Tanya Ekanayaka est une pianiste originaire du Sri Lanka. Elle compose abondamment en s’inspirant de son pays natal. Je vous ai déjà parlé de l’un de ses albums ailleurs sur PanM360 (critique de l’album 18 Piano Sutras and 25 South Asian Pianisms ICI), et ce avec bienveillance. Je réitère l’aspect positif de l’art pianistique de Mme Ekanayaka manifesté cette fois dans cet album inspiré de 16 des quelque 100 petites îles qui entourent l’île principale qui constitue le Sri Lanka sur une mappemonde.
Le style Ekanayaka est un mélange d’écrit et d’improvisation. Elle attribue des motifs assez courts (quelques secondes) à chaque élément suggéré (ici une île, unique en son genre avec une faune, une flore et des attributs organiques ou minéraux distincts), à partir desquels elle tisse ensuite une trame relativement spontanée. C’est du moins ce qu’elle a fait avec une bonne partie des pièces de cet album. D’autres ont été travaillées comme tel auparavant, mais le principe demeure généralement le même.

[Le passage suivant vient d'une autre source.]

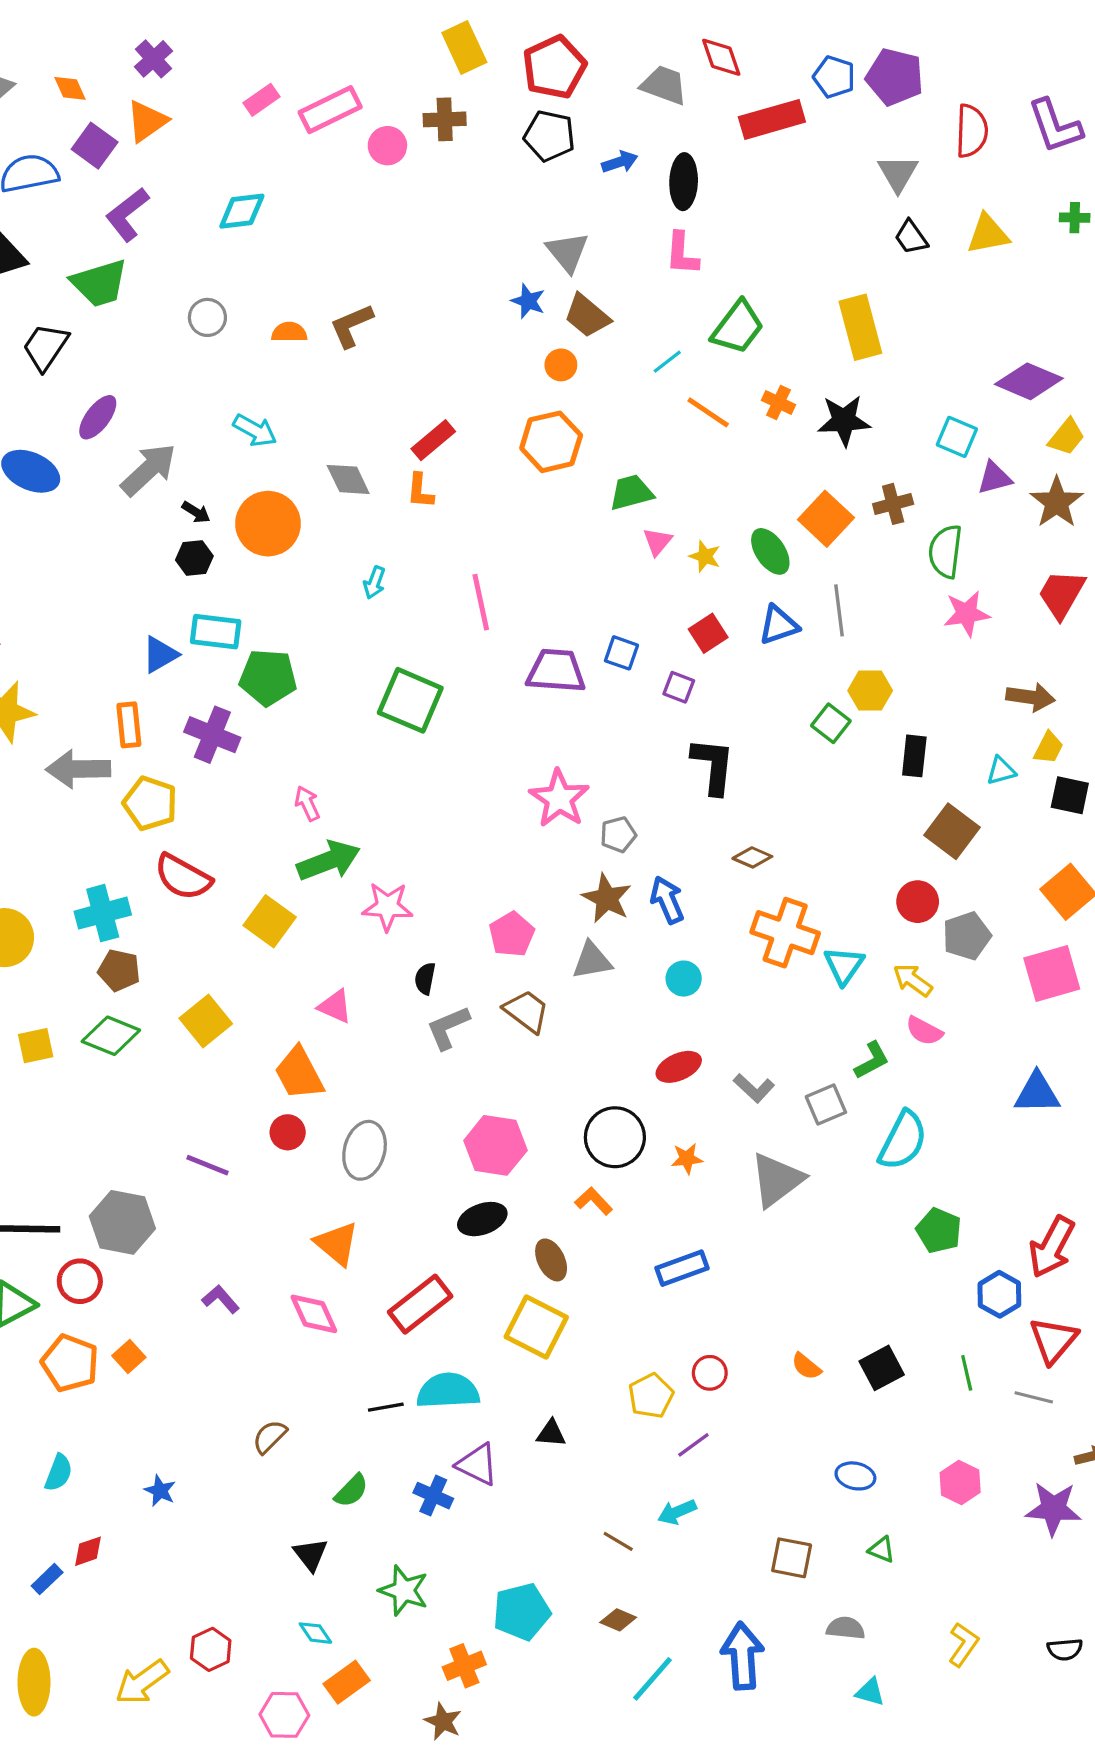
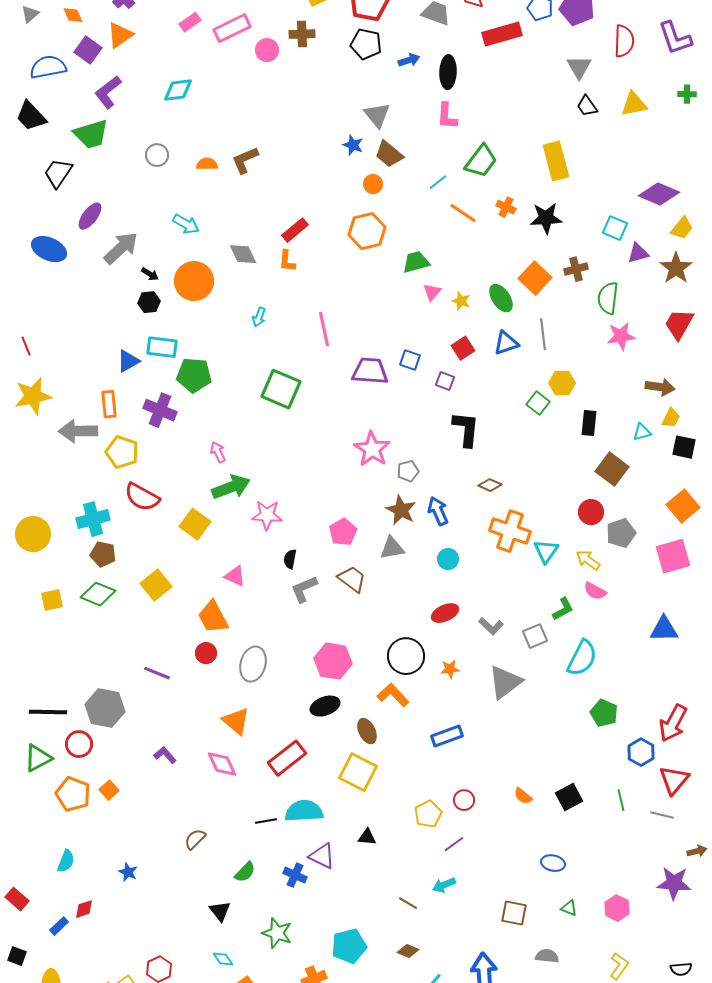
orange L-shape: (594, 1201) -> (393, 695), size x1.4
pink hexagon: (960, 1482) -> (617, 908), moved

Le résultat ne ressemble en rien à ce que peut faire Gabriela Montero par exemple. Cette dernière manipule très bien le moment présent en y insérant des références folkloriques, baroques, romantiques, etc. Mme Ekanayaka a un style bien à elle qu’elle respecte tout du long, sans puiser à même le répertoire classique occidental, du moins pas précisément. Elle est de tout évidence solidement formée à l’école occidentale, mais elle a su construire un langage qui la place dans une sorte de néo-romantisme/impressionnisme/exotisme extra-européen, sans citer explicitement des compositeurs du passé. C’est en tout cas une musique lyrique, bien ancrée dans le tonalisme consonant et coloré d’abondantes gerbes d’ornementations. On peut être un tantinet rappelé à l’esthétique de Colin McPhee, dans ses explorations balinaises. Mais très vaguement. Je pense aussi aux envolées foisonnantes de l’Éthiopien Girma Yifrashewa. Un peu.
Bref, la musique de Tanya Ekanayaka a quelque chose d’à la fois familier, accueillant, mais aussi dépaysant. C’est surtout très beau, et malgré sa provenance sri lankaise, demeure quand même un produit bien planté dans la musique classique occidentale. Je l’ai déjà dit dans ma critique de l’album précédent : publier cet album sous étiquette Naxos World plutôt que Naxos classique me semble être de l’ethnicisme superficiel, sans égard à la nature même de la musique exprimée. M’enfin.
Une plongée hyper séduisante, parfois envoûtante, dans un exotisme savant et raffiné, et surtout un jeu de piano d’une splendide délicatesse.